Exercise details:
Each line from the one containing "Copyright © 2021 by ProgetLine" through the last line of the entries below is to be transcribed exactly. Nothing else belongs in the reply.

Extracted page text data:
'''

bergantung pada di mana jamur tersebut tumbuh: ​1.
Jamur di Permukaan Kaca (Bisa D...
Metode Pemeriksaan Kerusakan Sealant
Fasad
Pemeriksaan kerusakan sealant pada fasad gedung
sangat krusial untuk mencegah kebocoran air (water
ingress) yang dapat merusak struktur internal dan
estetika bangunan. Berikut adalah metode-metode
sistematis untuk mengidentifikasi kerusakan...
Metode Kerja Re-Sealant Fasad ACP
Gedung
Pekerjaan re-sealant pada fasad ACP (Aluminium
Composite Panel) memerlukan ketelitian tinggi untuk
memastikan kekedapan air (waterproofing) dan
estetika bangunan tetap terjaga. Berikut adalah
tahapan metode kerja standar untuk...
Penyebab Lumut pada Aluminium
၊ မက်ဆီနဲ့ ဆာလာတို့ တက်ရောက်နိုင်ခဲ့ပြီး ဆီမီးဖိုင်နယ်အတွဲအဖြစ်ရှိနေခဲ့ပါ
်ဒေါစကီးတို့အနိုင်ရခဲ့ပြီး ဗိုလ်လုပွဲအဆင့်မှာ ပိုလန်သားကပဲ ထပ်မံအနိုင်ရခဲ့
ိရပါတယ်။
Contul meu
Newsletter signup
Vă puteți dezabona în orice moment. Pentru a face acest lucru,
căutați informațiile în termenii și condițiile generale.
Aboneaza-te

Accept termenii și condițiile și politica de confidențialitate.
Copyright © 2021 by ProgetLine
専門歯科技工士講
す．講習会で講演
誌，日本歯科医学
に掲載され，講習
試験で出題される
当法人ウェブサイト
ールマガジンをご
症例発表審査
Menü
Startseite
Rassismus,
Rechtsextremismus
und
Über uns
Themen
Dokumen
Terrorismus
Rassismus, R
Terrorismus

'''

Solution below:
Copyright © 2021 by ProgetLine
専門歯科技工士講
す．講習会で講演
誌，日本歯科医学
に掲載され，講習
試験で出題される
当法人ウェブサイト
ールマガジンをご
症例発表審査
Menü
Startseite
Rassismus,
Rechtsextremismus
und
Über uns
Themen
Dokumen
Terrorismus
Rassismus, R
Terrorismus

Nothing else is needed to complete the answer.